** WORK TO BE COMPLETED **
In the data below, find every line with the string "préparer" and pull it out.

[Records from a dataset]
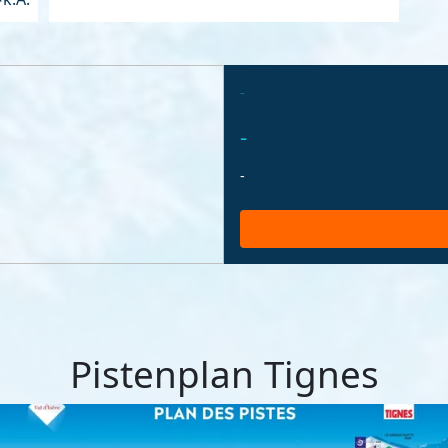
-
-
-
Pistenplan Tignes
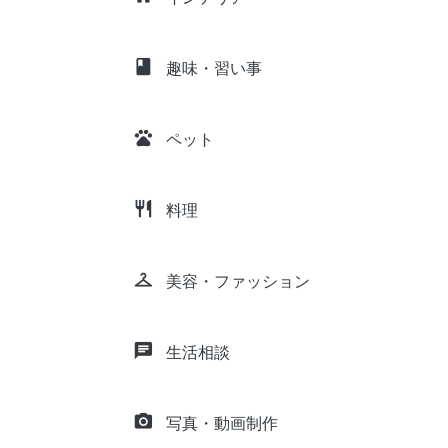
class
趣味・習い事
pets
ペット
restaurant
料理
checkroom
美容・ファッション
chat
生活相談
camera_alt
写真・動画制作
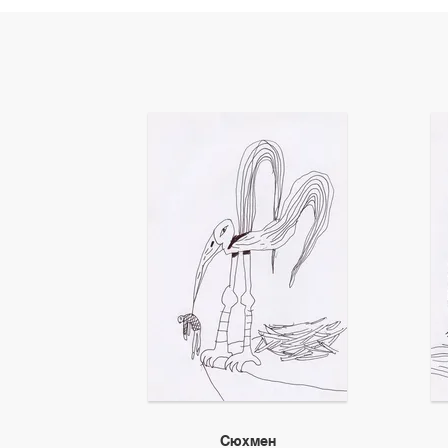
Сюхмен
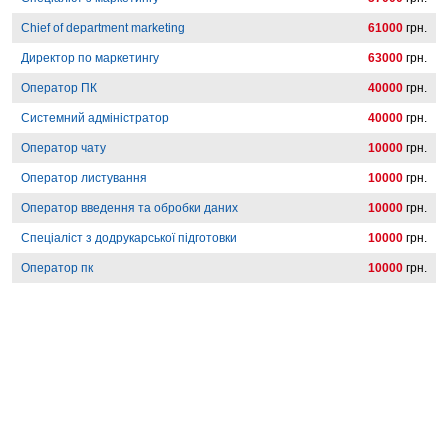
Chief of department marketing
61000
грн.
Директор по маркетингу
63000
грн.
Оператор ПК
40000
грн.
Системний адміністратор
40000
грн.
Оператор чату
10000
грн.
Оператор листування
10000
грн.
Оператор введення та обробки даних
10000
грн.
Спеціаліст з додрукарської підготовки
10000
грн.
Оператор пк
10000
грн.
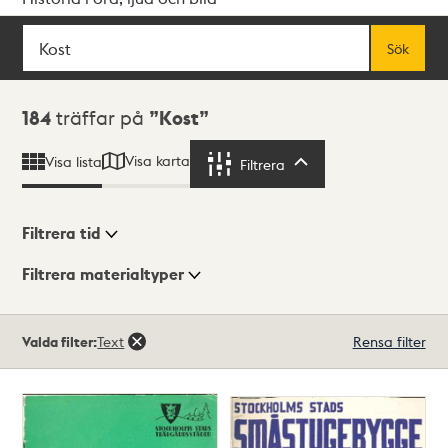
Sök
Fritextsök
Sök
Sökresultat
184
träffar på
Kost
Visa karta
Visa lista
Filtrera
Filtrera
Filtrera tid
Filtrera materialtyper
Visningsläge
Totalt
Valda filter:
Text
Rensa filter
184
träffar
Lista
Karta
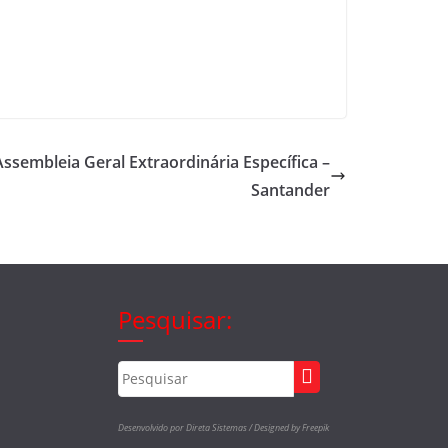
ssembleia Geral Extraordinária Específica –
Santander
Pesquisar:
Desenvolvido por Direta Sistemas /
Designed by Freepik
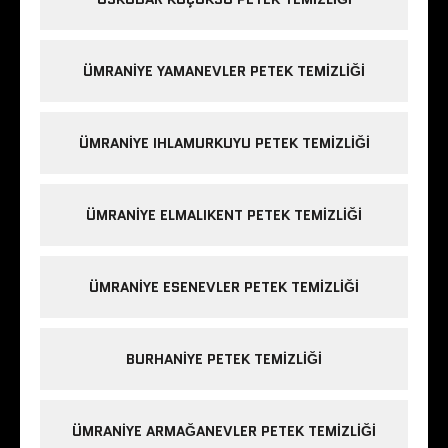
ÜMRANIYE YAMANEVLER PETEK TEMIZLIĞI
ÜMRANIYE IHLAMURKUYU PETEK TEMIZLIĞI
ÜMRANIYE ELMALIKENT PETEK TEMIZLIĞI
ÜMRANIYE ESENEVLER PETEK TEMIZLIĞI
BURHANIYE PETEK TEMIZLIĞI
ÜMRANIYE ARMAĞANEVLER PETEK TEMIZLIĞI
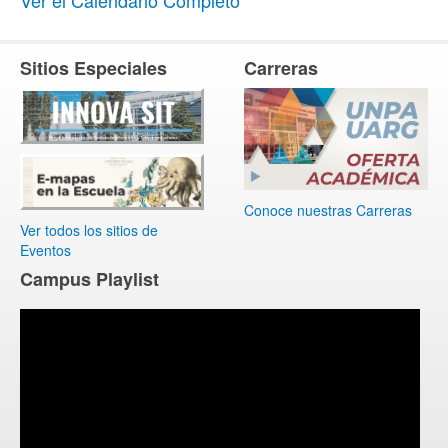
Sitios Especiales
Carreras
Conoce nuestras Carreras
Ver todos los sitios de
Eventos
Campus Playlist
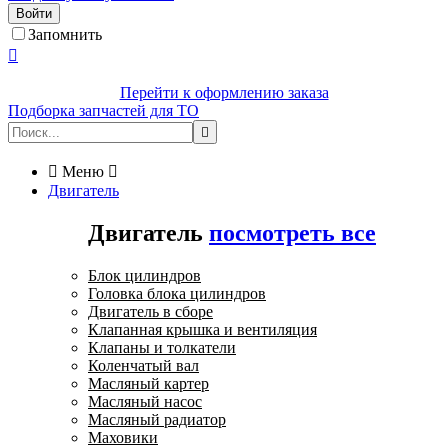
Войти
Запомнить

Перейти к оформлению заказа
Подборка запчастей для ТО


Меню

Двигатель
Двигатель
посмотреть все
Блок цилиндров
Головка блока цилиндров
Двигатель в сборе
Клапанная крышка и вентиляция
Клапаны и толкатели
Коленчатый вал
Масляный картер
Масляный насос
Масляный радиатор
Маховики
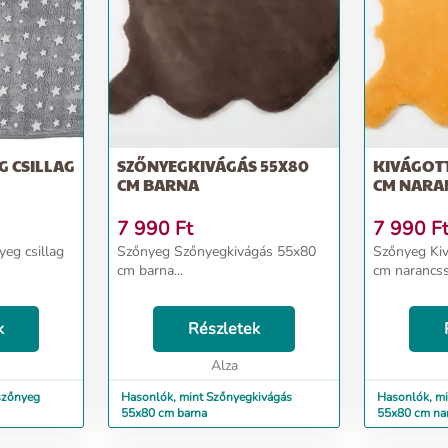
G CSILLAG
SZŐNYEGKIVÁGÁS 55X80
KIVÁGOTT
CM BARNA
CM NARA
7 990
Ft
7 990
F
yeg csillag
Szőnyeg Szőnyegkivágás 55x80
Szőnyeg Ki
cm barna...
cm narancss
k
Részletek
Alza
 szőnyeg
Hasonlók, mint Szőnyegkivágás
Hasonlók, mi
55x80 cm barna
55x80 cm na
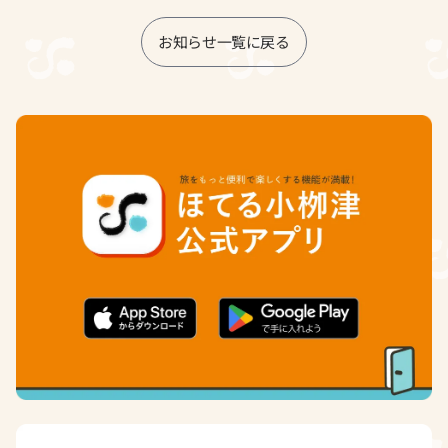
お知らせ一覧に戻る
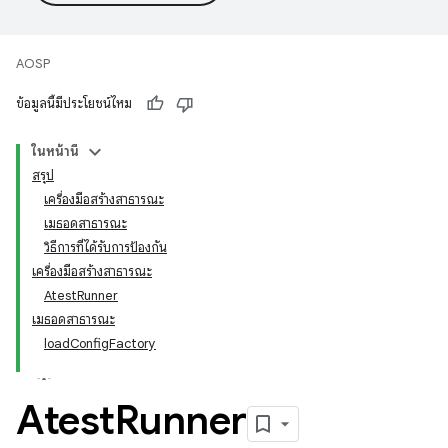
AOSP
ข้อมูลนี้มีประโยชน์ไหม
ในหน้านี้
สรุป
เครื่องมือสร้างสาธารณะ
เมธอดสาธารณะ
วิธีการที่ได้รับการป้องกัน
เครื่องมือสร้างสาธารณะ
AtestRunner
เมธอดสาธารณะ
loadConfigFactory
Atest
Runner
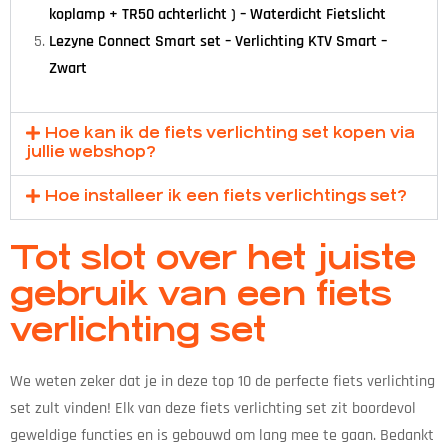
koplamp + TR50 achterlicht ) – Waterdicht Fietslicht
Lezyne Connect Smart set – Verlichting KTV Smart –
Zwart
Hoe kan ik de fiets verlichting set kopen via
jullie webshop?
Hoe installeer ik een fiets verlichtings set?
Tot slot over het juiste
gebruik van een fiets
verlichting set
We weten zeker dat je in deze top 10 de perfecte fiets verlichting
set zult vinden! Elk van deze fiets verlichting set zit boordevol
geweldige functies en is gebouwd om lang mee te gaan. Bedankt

--

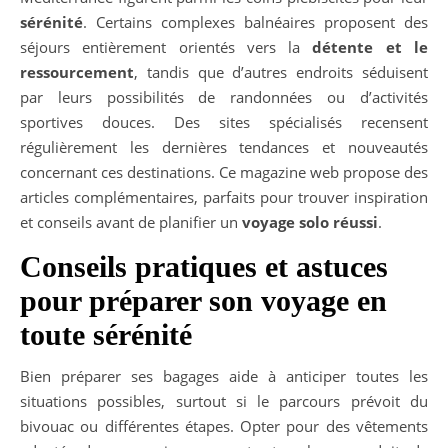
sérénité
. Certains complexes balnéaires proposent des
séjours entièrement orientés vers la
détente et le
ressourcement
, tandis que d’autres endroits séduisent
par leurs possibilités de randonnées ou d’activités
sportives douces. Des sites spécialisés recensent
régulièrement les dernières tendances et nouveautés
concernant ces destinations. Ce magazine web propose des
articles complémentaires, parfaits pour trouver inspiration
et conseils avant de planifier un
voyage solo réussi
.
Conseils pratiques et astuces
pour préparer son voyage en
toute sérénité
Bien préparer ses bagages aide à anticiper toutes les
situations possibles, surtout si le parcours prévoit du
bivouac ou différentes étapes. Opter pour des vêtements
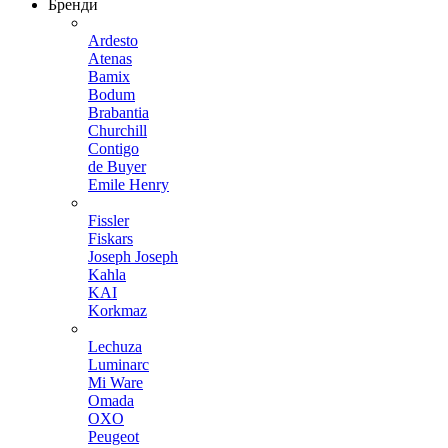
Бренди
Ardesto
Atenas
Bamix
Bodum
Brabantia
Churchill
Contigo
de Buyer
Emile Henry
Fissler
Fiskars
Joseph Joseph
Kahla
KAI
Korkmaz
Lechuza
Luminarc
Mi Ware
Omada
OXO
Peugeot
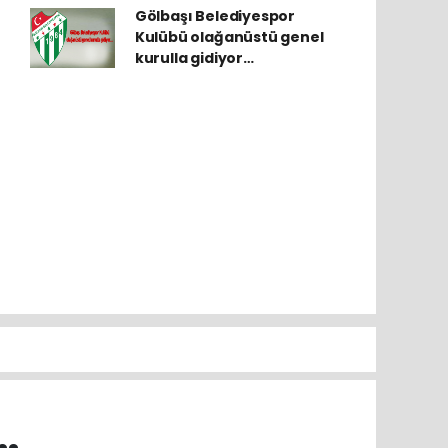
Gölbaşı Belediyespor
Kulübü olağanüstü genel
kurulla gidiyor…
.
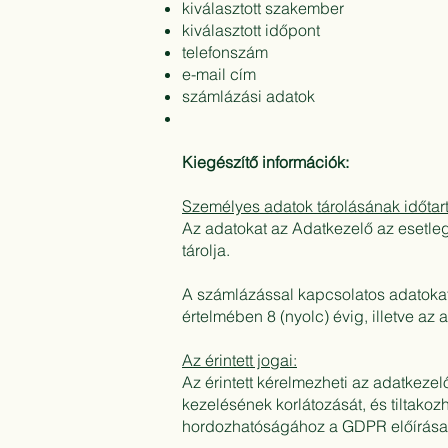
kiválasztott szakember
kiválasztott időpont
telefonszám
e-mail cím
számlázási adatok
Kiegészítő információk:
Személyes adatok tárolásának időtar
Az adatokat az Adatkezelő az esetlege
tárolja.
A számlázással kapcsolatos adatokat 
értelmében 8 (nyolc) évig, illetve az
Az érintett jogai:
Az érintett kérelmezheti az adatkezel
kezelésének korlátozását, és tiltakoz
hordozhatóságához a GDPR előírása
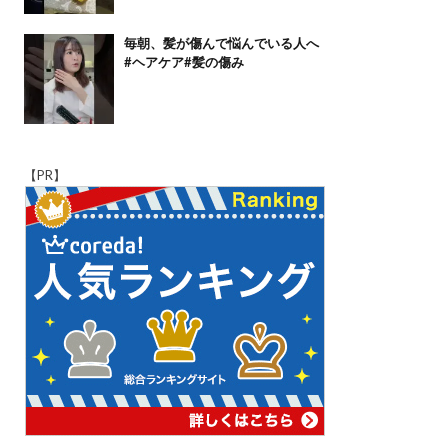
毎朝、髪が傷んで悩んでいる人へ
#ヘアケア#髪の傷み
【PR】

...

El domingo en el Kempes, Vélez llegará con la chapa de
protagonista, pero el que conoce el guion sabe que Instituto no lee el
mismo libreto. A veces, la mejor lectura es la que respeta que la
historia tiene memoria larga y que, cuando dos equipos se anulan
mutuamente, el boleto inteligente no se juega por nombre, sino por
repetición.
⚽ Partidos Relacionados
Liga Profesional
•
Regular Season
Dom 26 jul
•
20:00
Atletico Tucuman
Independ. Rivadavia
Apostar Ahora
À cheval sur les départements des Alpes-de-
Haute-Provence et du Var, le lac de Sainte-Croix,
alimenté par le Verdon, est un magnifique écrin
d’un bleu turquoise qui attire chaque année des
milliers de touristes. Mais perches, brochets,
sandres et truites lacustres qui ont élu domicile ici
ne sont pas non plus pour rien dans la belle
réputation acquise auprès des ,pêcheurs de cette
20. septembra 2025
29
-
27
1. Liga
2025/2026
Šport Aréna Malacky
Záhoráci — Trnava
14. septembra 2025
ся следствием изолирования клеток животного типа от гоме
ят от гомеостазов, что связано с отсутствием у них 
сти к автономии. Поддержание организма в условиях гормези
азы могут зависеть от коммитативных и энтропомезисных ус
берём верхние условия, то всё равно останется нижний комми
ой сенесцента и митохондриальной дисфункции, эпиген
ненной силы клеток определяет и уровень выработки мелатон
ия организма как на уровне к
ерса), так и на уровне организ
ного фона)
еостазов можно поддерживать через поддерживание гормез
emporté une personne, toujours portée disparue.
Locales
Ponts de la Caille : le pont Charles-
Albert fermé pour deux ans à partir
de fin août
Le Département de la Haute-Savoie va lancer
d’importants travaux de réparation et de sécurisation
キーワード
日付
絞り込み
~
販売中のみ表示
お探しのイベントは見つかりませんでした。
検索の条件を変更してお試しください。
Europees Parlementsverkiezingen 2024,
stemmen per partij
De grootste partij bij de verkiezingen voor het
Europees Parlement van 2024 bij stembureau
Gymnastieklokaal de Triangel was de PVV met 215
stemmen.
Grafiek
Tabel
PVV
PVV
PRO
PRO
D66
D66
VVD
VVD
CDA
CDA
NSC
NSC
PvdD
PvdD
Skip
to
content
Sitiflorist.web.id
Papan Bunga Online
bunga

** TASK RESPONSE **
pour préparer son voyage en
Bien préparer ses bagages aide à anticiper toutes les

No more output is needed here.